Home All Groups Group Topic Archive Search About

Database design question

Author
11 Sep 2006 4:02 AM
Frank
I'm trying to design my database to be as normalized as possible but it
would seem that (given my approach) being too normalized can also lead
to delays when querying.

I have a table that contains assignment data (an assignment in this
case is like a case file).  Through it's life time the assignment goes
through a bunch of different states (Open, closed, pending Acceptance,
etc).  Occasionally users have to search for Assignments and filter the
results based on how long an Assignment has been in a particular state
- some states have date thresholds within the state category that
further divide the state (i.e. Pending Acknowledgment - the thresholds
would be: after 1 day: No Acknowledgment, 3 days: No Acknowledgment
(3), 7 Days: No Acknowledgement - Stale, 20 days: No Acknowledgement -
Return).

CREATE TABLE [Assignment] (
    [ID] [int] IDENTITY (1, 1) NOT NULL ,
    [PrimaryStateID] [int] NOT NULL ,
    [SecondaryStateID] [int] NOT NULL
)

CREATE TABLE [HISTState] (
    [ID] [int] IDENTITY (1, 1) NOT NULL ,
    [TableRowID] [int] NOT NULL ,
    [Date] [datetime] NOT NULL,
    [StateID] [int] NOT NULL ,
)

CREATE TABLE [AssignmentStates] (
    [ID] [int] NOT NULL ,
    [AssignmentState] [varchar] (50) COLLATE SQL_Latin1_General_CP1_CI_AS
NOT NULL
)

Assignment: Table that holds information about an assignment (approx
5000 records)
HISTState: Assignment state history table (approx 40000 records)
AssignmentStates: Table containing all the various possible assignment
states. (approx 50 records)

*** Please note I've removed some of the fields to reduce the size of
this post.

I need to get a list of Assignments but I have to filter by the length
of time it has been with a given Assignment state so I use the
following query:

SELECT
     ASS.ID

FROM
     Assignment AS ASS
          LEFT JOIN HISTState AS HSTATE ON (HSTATE.ID IN (SELECT TOP 1
[ID] FROM HISTState WHERE TableRowID=ASS.ID ORDER BY [Date] DESC))

WHERE
     HSTATE.StateID = AssignmentStatesGET_IDByName_UDF('Pending
Acknowledgement')
     AND GETDATE() >= DATEADD(dw,@Threshold,HSTATE.[Date])
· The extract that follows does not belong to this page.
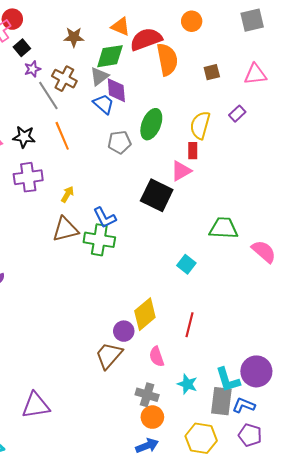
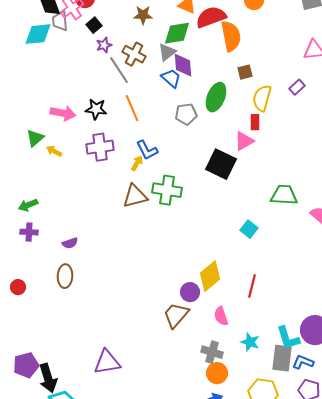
brown square: (212, 72) -> (245, 72), moved
blue L-shape: (105, 218) -> (147, 150), moved
green cross: (99, 240) -> (167, 190), moved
**** Please note that the query has other components however the
bottleneck is this JOIN.

Anyway, this query returns about 2500 records but the JOIN has to go
through about 191 million records because of the manner in which I'm
constucting the query - this is ovbiously slowing things down!

So, my choices are: rework the query to something more efficient but I
don't necessarily know how to go about that, or 'de-normalize' the
database and store some of the state/date data on the Assignment table
so I can quickly query it.  I don't like the second idea because it is
not clean and takes me away from a normalized database.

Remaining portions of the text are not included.